Experiment 1; To study if Breg infiltrates into IR kidneys, IR was constructed by clamping left renal artery for 30 minutes in IL-10-IRES-GFP mice. The kidneys were isolated on day1, 7, 14, 28, 42, and 70 after the surgery. Breg expression was examined by immunofluorescence staining. IL-10 expression was evaluated by real-time PCR. Experiment 2; A splenectomy was performed 7 days before ischemia IR surgery to investigate if splenectomy inhibits Breg infiltration.

Results

IL-10 was increased immediately after IR surgery and sustained until day7 in parallel with an increase in tubular injury.
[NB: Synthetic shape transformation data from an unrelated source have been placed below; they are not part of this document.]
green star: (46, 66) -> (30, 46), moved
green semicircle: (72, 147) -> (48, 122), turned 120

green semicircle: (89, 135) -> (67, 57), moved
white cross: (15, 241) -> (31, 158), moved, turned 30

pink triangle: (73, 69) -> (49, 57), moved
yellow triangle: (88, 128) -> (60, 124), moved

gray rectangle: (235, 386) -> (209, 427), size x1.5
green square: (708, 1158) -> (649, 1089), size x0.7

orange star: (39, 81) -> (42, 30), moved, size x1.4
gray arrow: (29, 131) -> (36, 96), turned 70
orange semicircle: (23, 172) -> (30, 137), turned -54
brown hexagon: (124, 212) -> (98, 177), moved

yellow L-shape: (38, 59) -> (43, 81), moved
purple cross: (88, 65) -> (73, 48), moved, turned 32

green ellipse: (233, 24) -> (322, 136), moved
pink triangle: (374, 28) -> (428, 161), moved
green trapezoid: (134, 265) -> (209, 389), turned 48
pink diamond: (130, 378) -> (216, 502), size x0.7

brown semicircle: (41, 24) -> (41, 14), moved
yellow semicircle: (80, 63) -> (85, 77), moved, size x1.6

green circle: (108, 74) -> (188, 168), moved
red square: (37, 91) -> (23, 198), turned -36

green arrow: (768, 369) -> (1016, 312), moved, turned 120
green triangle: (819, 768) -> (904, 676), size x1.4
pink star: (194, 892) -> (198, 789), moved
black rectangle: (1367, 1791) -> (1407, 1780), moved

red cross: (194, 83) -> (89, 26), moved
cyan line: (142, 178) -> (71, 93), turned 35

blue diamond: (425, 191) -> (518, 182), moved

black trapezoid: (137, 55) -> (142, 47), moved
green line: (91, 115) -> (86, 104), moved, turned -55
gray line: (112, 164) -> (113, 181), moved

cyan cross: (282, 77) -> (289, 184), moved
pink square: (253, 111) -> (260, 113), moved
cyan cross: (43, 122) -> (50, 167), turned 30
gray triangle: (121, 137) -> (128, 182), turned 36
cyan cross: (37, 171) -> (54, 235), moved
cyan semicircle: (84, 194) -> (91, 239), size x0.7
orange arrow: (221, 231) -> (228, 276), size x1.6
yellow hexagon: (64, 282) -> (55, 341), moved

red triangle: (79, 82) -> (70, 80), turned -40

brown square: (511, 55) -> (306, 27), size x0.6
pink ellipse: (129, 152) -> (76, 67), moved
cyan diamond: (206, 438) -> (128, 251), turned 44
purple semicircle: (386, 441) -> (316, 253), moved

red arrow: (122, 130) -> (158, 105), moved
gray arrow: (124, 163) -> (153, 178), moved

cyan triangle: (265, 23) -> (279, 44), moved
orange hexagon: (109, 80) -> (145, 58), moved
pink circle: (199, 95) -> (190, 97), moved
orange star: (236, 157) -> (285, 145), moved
We identified that splenectomy did not attenuate renal dysfunction and fibrosis without any change in serum IL-10. Also, the increase in renal IL-10 mRNA was not altered by splenectomy. Large scan images demonstrated that number of interstitial GFP+ cells in IR kidneys was increased from day7 when compared to sham kidneys and remained high until chronic phase. We also found that GFP signal in mesangial area of uninjured kidneys; however, the GFP expression disappeared after IR surgery. This finding indicates that mesangial cells in IR kidneys might produce IL-10 which is inhibited by IR injury.

Conclusion

We identified that IL-10 mRNA is upregulated in response to IR injury with an increase in number of interstitial GFP+ cells. Mesangial cells might be capable of producing IL-10 which is inhibited by IR injury. Renal infiltration of IL-10-producing cells may be independent of spleen.